Viaggiare tanto è come scaricare il contachilometri  dell’automobile: perdi fino a un anno per ogni viaggio che fai. Parti che ne hai 50 e torni che ne hai 49 e sei più curioso di prima. Vivi in una dimensione parallela fatta di corse di decollo e permanenze a 12 km di altezza e a meno 50° C di temperatura, ibernato per ore e scongelato quando arrivi.

“Signori buongiorno, siamo atterrati a Mumbai, la temperatura è di 38 gradi”. Bene, ora si va a lavorare e a girare tutto il giorno come una dinamo per guadagnarci finalmente una bella birra Kingfisher imperlata di condensa alle 18:00. Ma è vita questa? Sissignore, questa è vita!

Severamente ridicolo

Severamente ridicolo

Il rapporto tra il cittadino e l’autorità dipende molto dal tono di voce con cui quest’ultima parla e la sfiducia dell’individuo nei confronti del sistema è proporzionale alla “distanza” percepita.

Paesi come il nostro tendono a stabilire una notevole distanza tra il cittadino e l’autorità. Uno dei metodi preferiti è quello di parlare in maniera complicata, di intimorire con la complessità del messaggio anche quando si potrebbero utilizzare termini semplici.

Un esempio banale?

SNC00036

Guardate come viene definito un rallentatore su una strada dell’hinterland milanese. Variazione altimetrica.

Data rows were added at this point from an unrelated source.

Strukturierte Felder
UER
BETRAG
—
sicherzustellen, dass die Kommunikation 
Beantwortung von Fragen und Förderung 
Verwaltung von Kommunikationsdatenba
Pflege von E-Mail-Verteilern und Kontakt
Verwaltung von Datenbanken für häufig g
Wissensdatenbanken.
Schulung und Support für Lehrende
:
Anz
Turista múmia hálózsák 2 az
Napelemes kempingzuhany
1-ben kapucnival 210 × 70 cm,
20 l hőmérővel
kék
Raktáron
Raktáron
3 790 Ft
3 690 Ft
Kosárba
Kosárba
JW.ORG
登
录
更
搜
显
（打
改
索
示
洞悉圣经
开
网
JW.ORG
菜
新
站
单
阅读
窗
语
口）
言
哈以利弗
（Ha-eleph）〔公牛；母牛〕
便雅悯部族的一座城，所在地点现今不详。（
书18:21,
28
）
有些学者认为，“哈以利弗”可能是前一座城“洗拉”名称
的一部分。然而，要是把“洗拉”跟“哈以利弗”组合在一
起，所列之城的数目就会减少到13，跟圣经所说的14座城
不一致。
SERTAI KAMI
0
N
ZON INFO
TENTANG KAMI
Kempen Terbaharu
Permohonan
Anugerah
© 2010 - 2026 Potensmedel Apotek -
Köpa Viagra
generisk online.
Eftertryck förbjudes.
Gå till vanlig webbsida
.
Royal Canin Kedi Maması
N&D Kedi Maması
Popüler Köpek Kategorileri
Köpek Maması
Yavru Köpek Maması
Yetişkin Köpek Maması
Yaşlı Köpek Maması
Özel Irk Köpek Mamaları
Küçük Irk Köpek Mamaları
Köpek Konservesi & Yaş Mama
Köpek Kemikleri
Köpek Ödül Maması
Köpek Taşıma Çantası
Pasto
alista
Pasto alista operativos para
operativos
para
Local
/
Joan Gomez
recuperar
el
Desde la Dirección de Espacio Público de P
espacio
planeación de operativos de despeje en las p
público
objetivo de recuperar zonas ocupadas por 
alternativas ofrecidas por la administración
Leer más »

Possibile che non ci fosse un modo più semplice di descriverlo? Oppure lasciare che l’icona parlasse da sola? Dimenticando per un attimo la folta popolazione extra- comunitaria, la cui conoscenza dell’italiano è tutta da verificare, anche il cittadino medio che è nato ed è andato a scuola in Italia deve pensarci un attimo per capire il significato di questo cartello. Perché usare un termine altisonante (e vagamente fuori luogo: chi gira con l’altimetro in macchina?) invece di una semplice descrizione, come per esempio gobba.

No, l’autorità teme di non essere presa sul serio se parla in termini semplici. È un concetto vecchio di secoli ma funziona sempre. Parlare difficile, alzare la voce per avere il rispetto dei sottoposti. Dopotutto siamo il paese del “severamente vietato”, perché vietato non basta.

Guardate lo stesso rallentatore come viene segnalato in altri Paesi. Negli Stati Uniti si chiama BUMP, un termine imitativo che non lascia spazio a più interpretazioni. Perché chiamarlo in maniera differente e più complicata? Come la maggior parte dei segnali stradali americani, anche questo è a prova di stupido (basta che lo stupido sappia leggere).

Bump

Ma l’autorità in Italia dimostra di preferire il linguaggio complesso della burocrazia. E per autorità non intendo soltanto il funzionarietto che si occupa di segnaletica stradale, ma anche chi stila le procedure di sicurezza destinate agli ospiti degli alberghi, le istruzioni per le uscite di emergenza nei mezzi pubblici (aerei compresi) e tutte quelle comunicazioni farcite di termini pseudo-tecnici che sembrano più sottolineare la propria competenza che trasmettere contenuti essenziali in situazioni di pericolo. Vediamo quindi che anche il privato scimmiotta il linguaggio delle circolari ministeriali, dei decreti, dei regolamenti di applicazione per mutuarne autorità e importanza. Perché la sicurezza è una cosa seria! Un linguaggio semplice che anche un bambino capirebbe è considerato riduttivo.

Qualche giorno fa, nella cabina di un traghetto, mi piegavo dal ridere leggendo le istruzioni plurilingue per l’uso della doccia. “Controllare che la propria condizione fisica sia buona prima di entrare nella doccia“. Che cosa devo fare, mi devo misurare la pressione e fare un elettrocardiogramma prima di aprire l’acqua? Non basterebbe dire: attenzione a non perdere l’equilibrio? Ce lo vedete uno che soffre di sbalzi di pressione a mettersi sotto la doccia in un mare forza 6?

Un tempo il popolo analfabeta si rivolgeva al cerusico e al notaro per farsi spiegare le complessità della medicina e della legge. Oggi, anche se il popolo sa viaggiare in Internet e comunicare in Wi-Fi, l’autorità parla ancora con la stessa voce accigliata e inefficace.